# Powercommander V Maps



## GermanBrute (Feb 17, 2010)

Hello, I come fro Germany, and I have ordered a PC3 for my Brute Force. But the dealer send me a PCV. The Problem is there is only one Map to download for stock bike. I have a Muzzy full exhaust and snorkeld the bike. Where can i find a Map for download? Please help.


----------



## phreebsd (Dec 16, 2004)

We do not have any PCV maps as of yet.
Hopefully people will contribute some as the PCV becomes more widely used.


----------



## Bootlegger (Dec 18, 2008)

The only thing I could think of is find someone with the same or close to same mods as you and see if they will email theirs to you. Do you have anyone close to you that tuned EFI's on a wideband?


----------



## GermanBrute (Feb 17, 2010)

If I download the PC 3 Map for the Muzzy and write the data in the PC5 Map. Will it go?? Is it normal that the pipes from the Muzzy the first 4 Inches from the cylinder glows?

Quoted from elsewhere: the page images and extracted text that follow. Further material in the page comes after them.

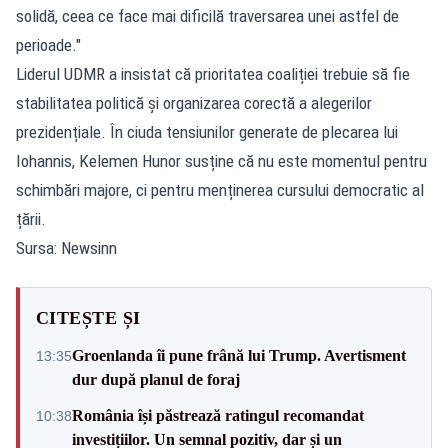
solidă, ceea ce face mai dificilă traversarea unei astfel de
perioade."
Liderul UDMR a insistat că prioritatea coaliției trebuie să fie
stabilitatea politică și organizarea corectă a alegerilor
prezidențiale. În ciuda tensiunilor generate de plecarea lui
Iohannis, Kelemen Hunor susține că nu este momentul pentru
schimbări majore, ci pentru menținerea cursului democratic al
țării.
Sursa: Newsinn
CITEȘTE ȘI
Groenlanda îi pune frână lui Trump. Avertisment
13:35
dur după planul de foraj
România își păstrează ratingul recomandat
10:38
investițiilor. Un semnal pozitiv, dar și un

Thanks for answer and excuse my bad English.


----------



## phreebsd (Dec 16, 2004)

i do not that think that will work. inside the djm file, the device info is written into it.


----------



## bayou_boy_22 (Mar 13, 2009)

no it is not normal for the first 4 inches to glow. you are running lean. they should have some maps for the pcv now.


----------



## robisra (Dec 13, 2009)

I posted my pcV map last month. Its in the downloads section. It was made by fuelmoto for my 09 efi brute with hmf swamp and 3" air snorkel.


----------



## Hondarecoveryunit (Aug 14, 2016)

robisra said:


> I posted my pcV map last month. Its in the downloads section. It was made by fuelmoto for my 09 efi brute with hmf swamp and 3" air snorkel.


May be an old thread here but is there anyway you could lead me in the direction of the map you posted robisra? I have similar setup and can't find a good map


----------